With these factors in mind, we’ve rounded up the latest and greatest in funeral planning trends to help you breathe new life into age-old practices, all while keeping everyone safe. Whether to help educate or inform a loved one or for your own advance funeral planning, these ideas might come in handy. Some are changing funeral services as we know them forever — and for the better.

1. Cremation is on the rise

The National Funeral Directors Association (NFDA) estimates that over half of Americans now choose cremation over burial, and it expects more people to do so in the future. In fact, NFDA expects cremation trends will become the rule by 2040, when they predict almost 80% of funerals will center around cremation.

The increase in cremation is affecting cremation trends themselves. One is direct cremation. Usually, cremation happens after the deceased is placed in a casket for viewing and the funeral service. Direct cremation bypasses these traditional processes and extra costs. Instead, the body is cremated immediately following death, and the remains are placed in an urn or container to be displayed at a memorial service, if one is held at all. (This is becoming a bigger funeral planning trend during the pandemic to bypass large gatherings.)

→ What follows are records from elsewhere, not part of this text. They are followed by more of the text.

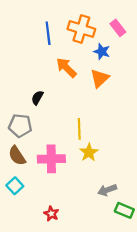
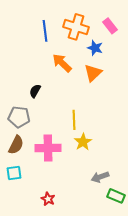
brown semicircle: (17, 156) -> (16, 145), turned -120
cyan square: (15, 186) -> (14, 173), turned 35

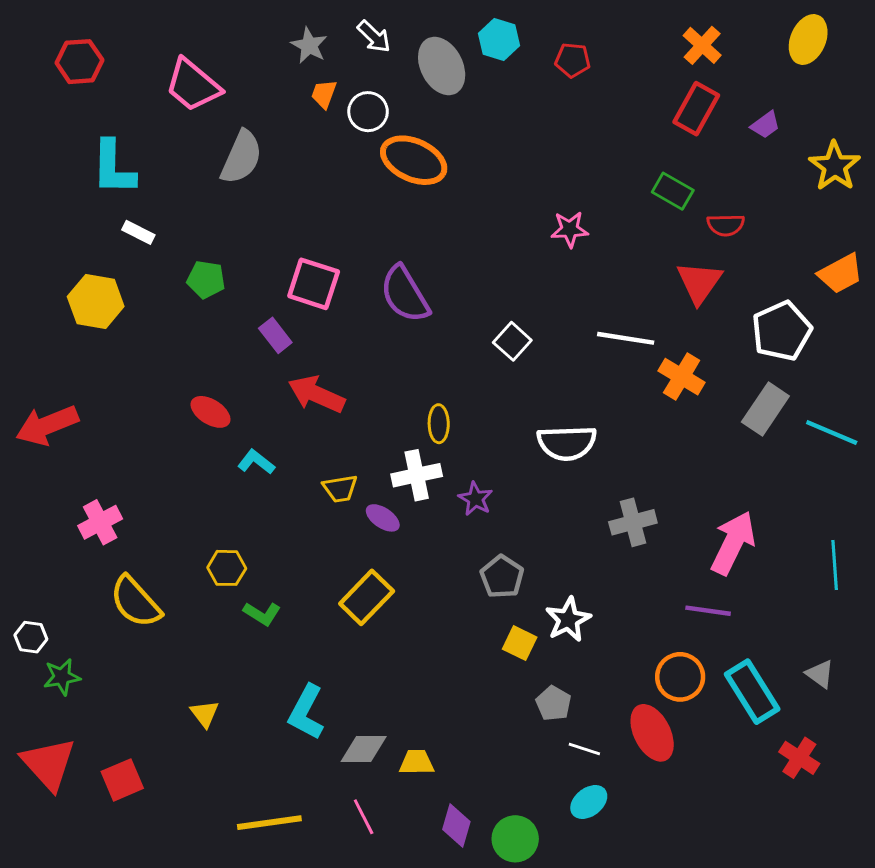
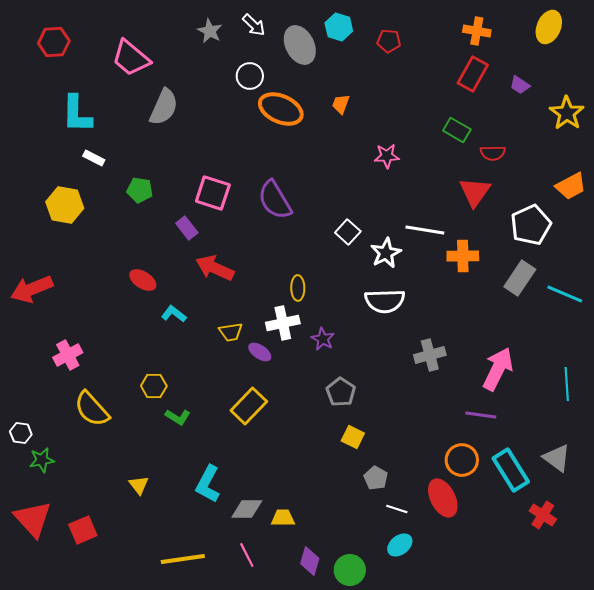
orange cross: (702, 45) -> (477, 31), turned -32
orange trapezoid: (324, 94) -> (341, 104), moved
purple trapezoid: (765, 125) -> (520, 85), turned 70
orange cross: (682, 377) -> (463, 256), turned -32
white star: (568, 619) -> (386, 253), moved
gray triangle: (820, 674) -> (557, 458), size x1.4

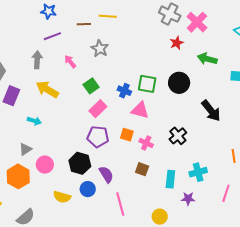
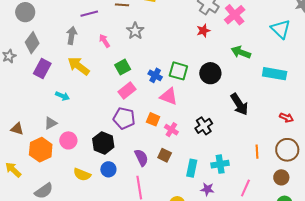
red star: (177, 43) -> (203, 31), moved
purple semicircle: (106, 174) -> (141, 158), moved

Another alternative is water cremation, which uses a liquid solution to decompose the body, instead of flames. The option is eco-friendlier because it reduces carbon dioxide released into the air by traditional cremation. Plus, the bereaved still receive the remains to do with as they wish.

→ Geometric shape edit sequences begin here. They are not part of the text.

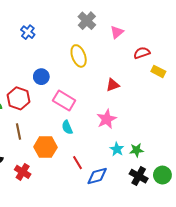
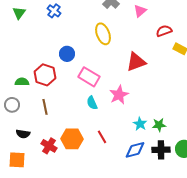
red triangle: (113, 85) -> (136, 62), size x1.5
pink star: (107, 119) -> (119, 95), moved
orange hexagon: (45, 147) -> (72, 139), moved
blue diamond: (97, 176) -> (135, 150), moved
black cross: (139, 176) -> (161, 150), turned -30

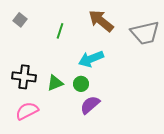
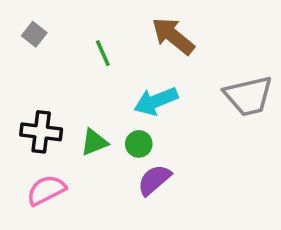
green line: (60, 31) -> (103, 53), turned -42
gray trapezoid: (145, 33) -> (248, 96), moved

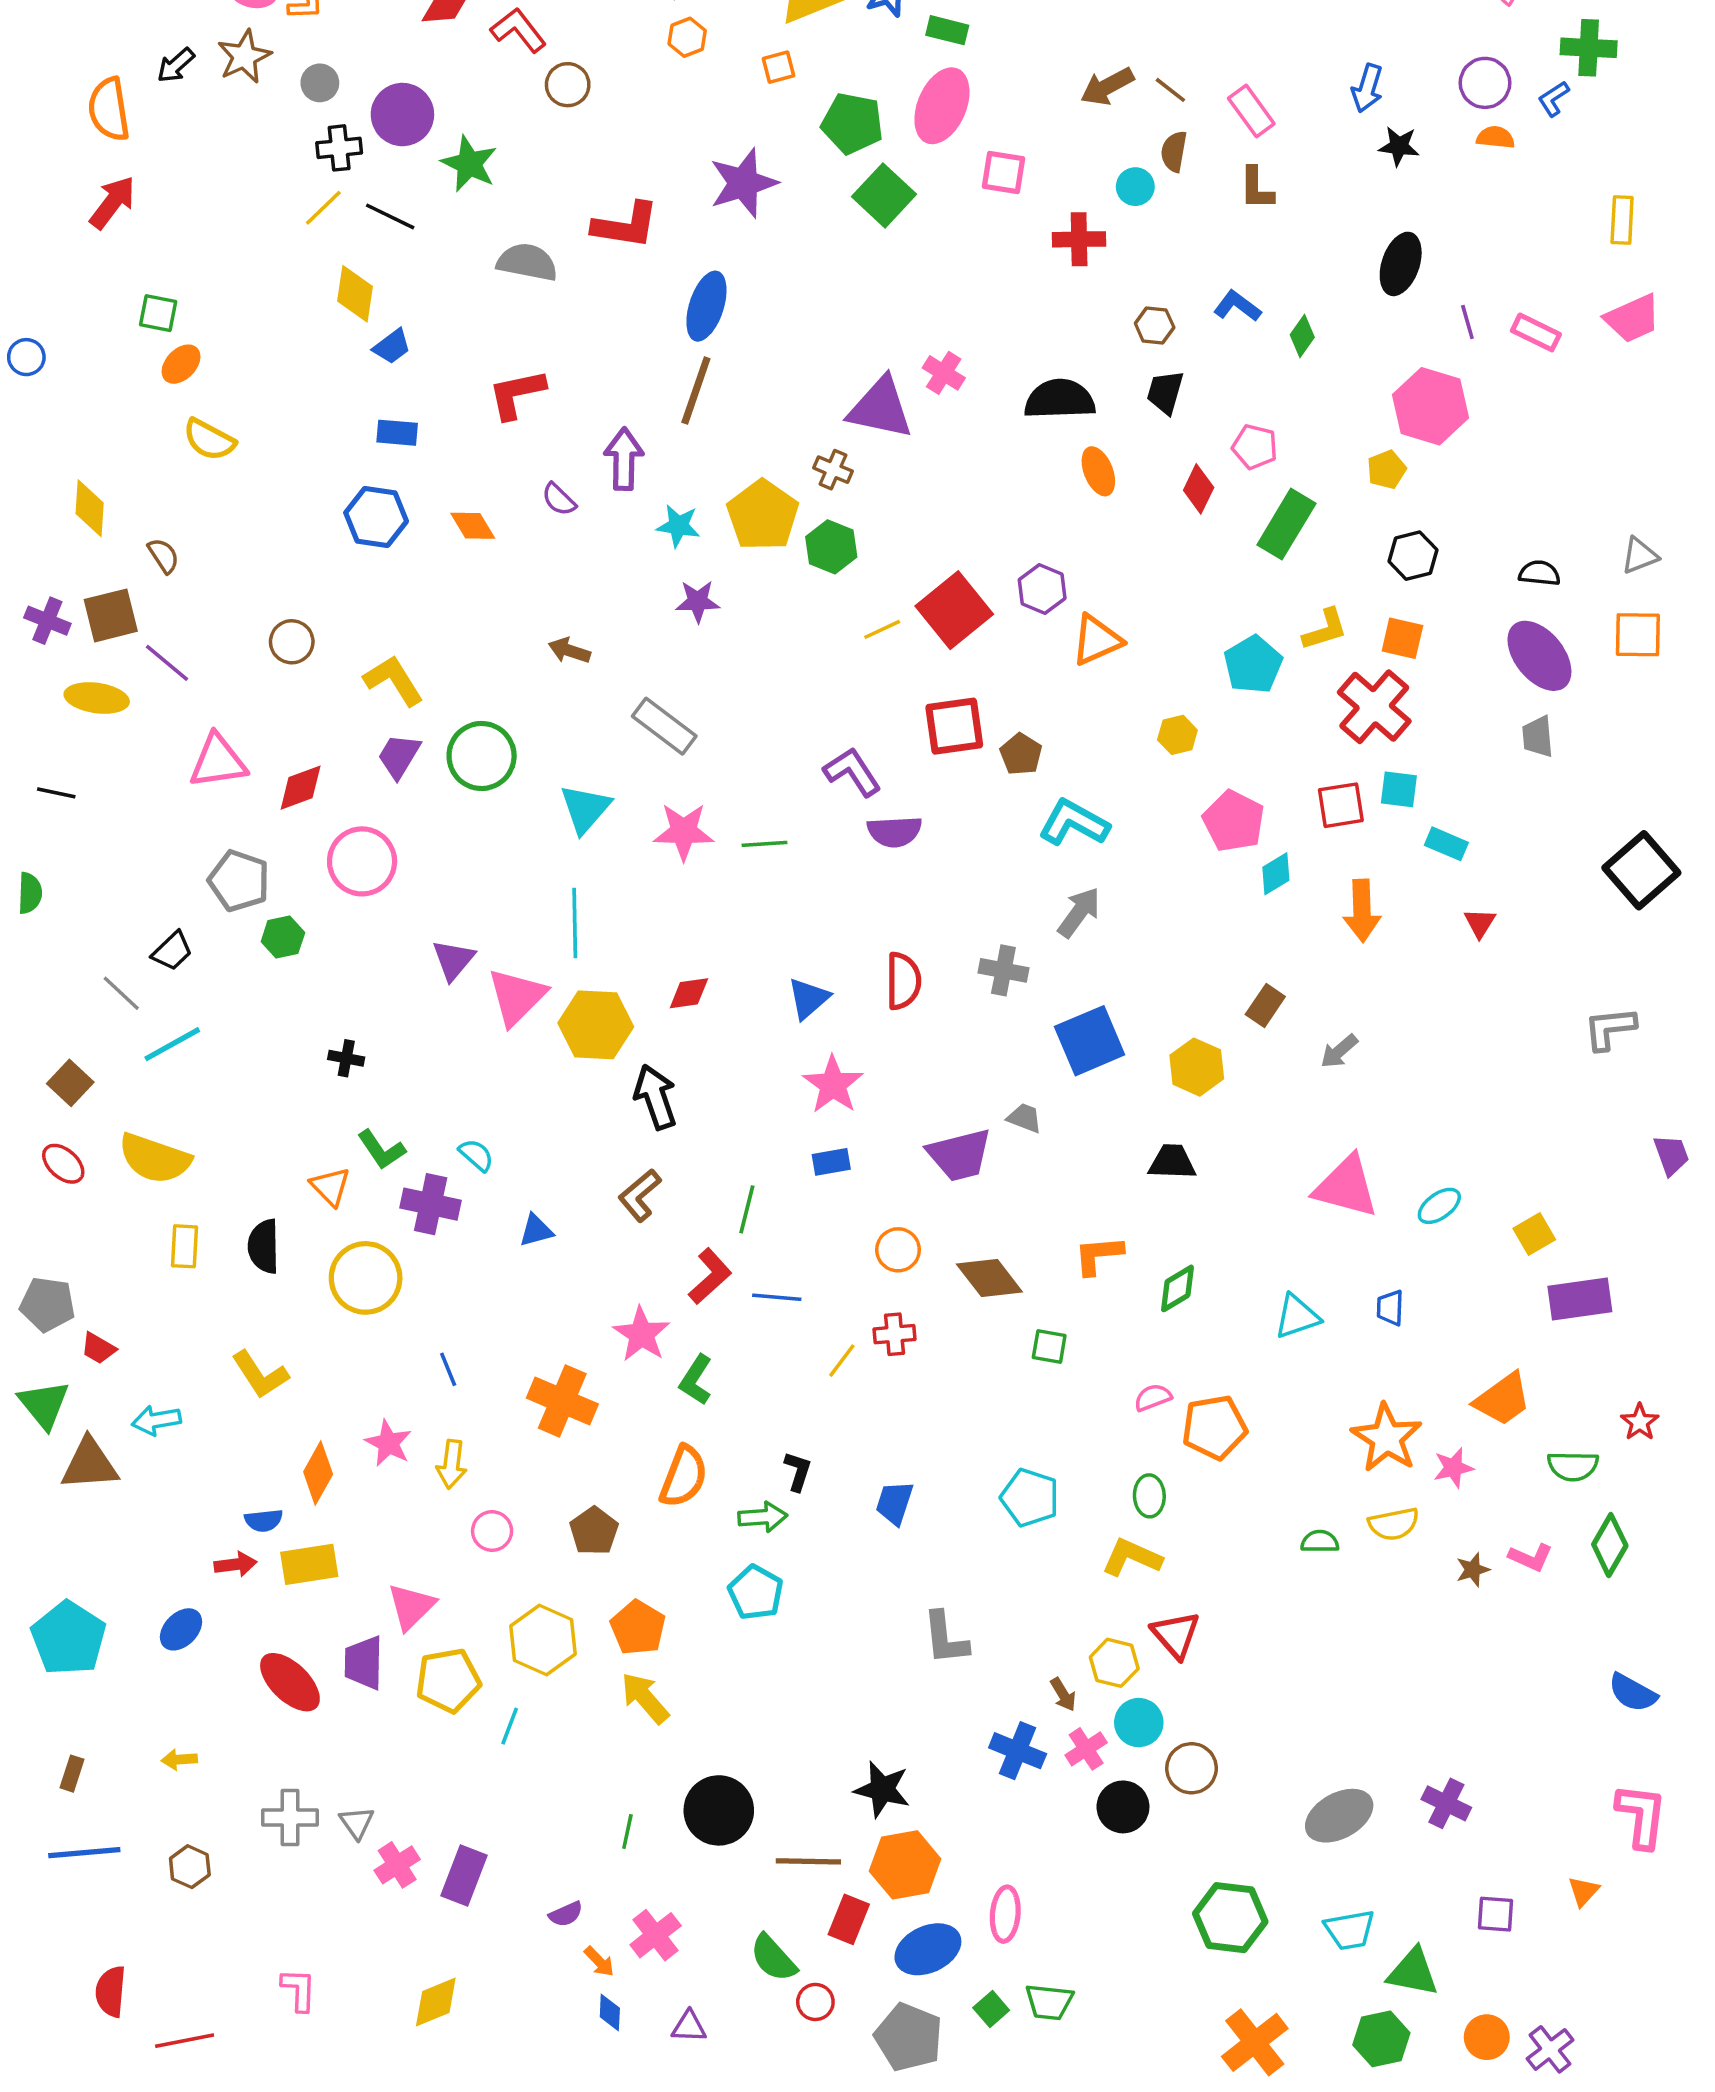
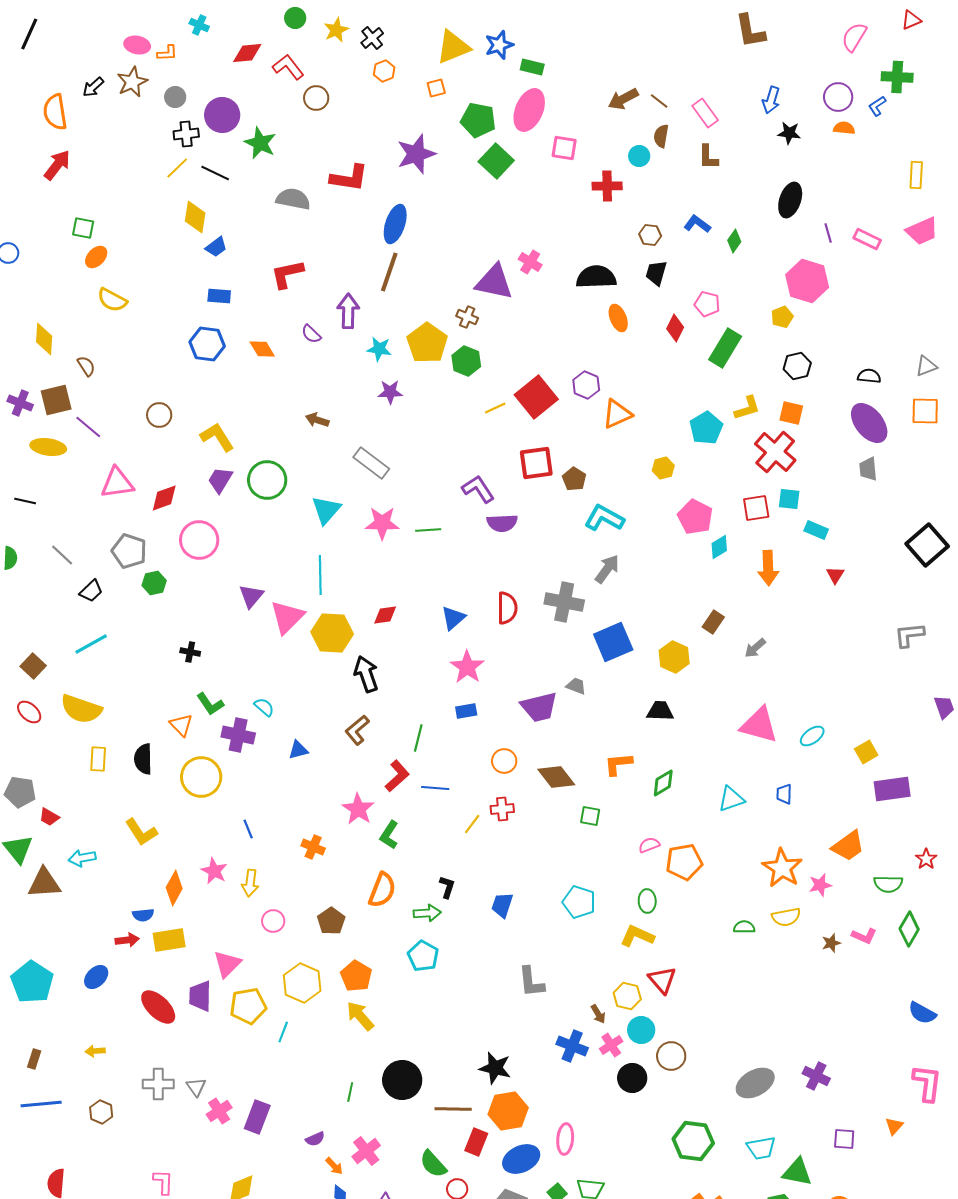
gray cross: (1003, 970) -> (564, 602), size x1.4
gray line: (121, 993) -> (62, 555), moved
orange cross: (562, 1401) -> (313, 847), size x0.6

Cremation funeral planning trends not only apply to new methods, but also to how the bereaved honor loved ones through their cremains. Creative ideas let them showcase the deceased’s passions or allow them to send their ashes off in unusual ways. Some include:

  • Memorial reefs: Cremains are affixed to or mixed into a man-made reef at the bottom of the ocean to become a natural habitat for marine life.
  • Ashes in the atmosphere: The company Mesoloft, uses a balloon to launch cremains to the edge of space, where they’re released into the atmosphere.
  • Pressing remains into a vinyl record: The recording supports 12 minutes of customizable audio per side.
  • Growth urns: In lieu of traditional vessels, companies like BiosUrn and EterniTrees offer containers that allow the remains to offer nutrients to a tree or other plant that will act as a way for loved ones to remember the deceased.

2. Going green

Green funeral services may be a new movement now, but like cremation trends, they may become commonplace as more people seek ways to lessen their ecological footprint. That's why more funeral homes are providing green services. They are following such practices as formaldehyde-free embalming, using recycled products, and even biodegradable balloons to release at the ceremony in place of plain plastic ones that may harm birds. The number of businesses offering green burial services is also increasing.

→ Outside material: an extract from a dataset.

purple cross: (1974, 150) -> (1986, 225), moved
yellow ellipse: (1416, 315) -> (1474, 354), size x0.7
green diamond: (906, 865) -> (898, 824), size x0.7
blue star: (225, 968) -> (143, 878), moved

A green burial, or natural burial, is one in which the body is embalmed with non-toxic products or not embalmed at all. It is then wrapped in a shroud, if desired, which is a cloth made of natural material, like cotton, linen, or bamboo. In a shroud, the body is placed right into the ground or inside an eco-friendly casket without a vault. These biodegradable caskets are built of wicker, banana leaves, bamboo, cardboard, or other sustainable materials, and without glue. Thus, they decompose more easily in the soil, which lets the green burial site return to its natural state and lessens the impact to the Earth.

3. At-home funerals, participatory funerals, and family-led services

At-home funerals and participatory funerals allow families to be more involved with the care of their loved ones after their deaths. Instead of taking the body to a funeral home, caregivers who choose an at-home funeral take on some of the responsibilities of a funeral director, such as changing the deceased’s clothes. Family and friends then come to pay their respects — for a few hours or days. The trend allows people to gather in an intimate setting to say goodbye, which works well in the age of the coronavirus pandemic when smaller, more intimate memorials make much more sense for safety reasons. If desired, you can livestream the ceremony via private virtual “room” or on social media to allow others to be involved even when they’re halfway across the globe.

Participatory funerals encourage the same care by loved ones, except they do so in a funeral home. This method lets them contribute at a level they feel comfortable and under the guidance of professionals.

Family-led services do not have a chaplain or officiant lead the ceremony – a family member does – but a funeral home cares for the deceased and helps with preparations.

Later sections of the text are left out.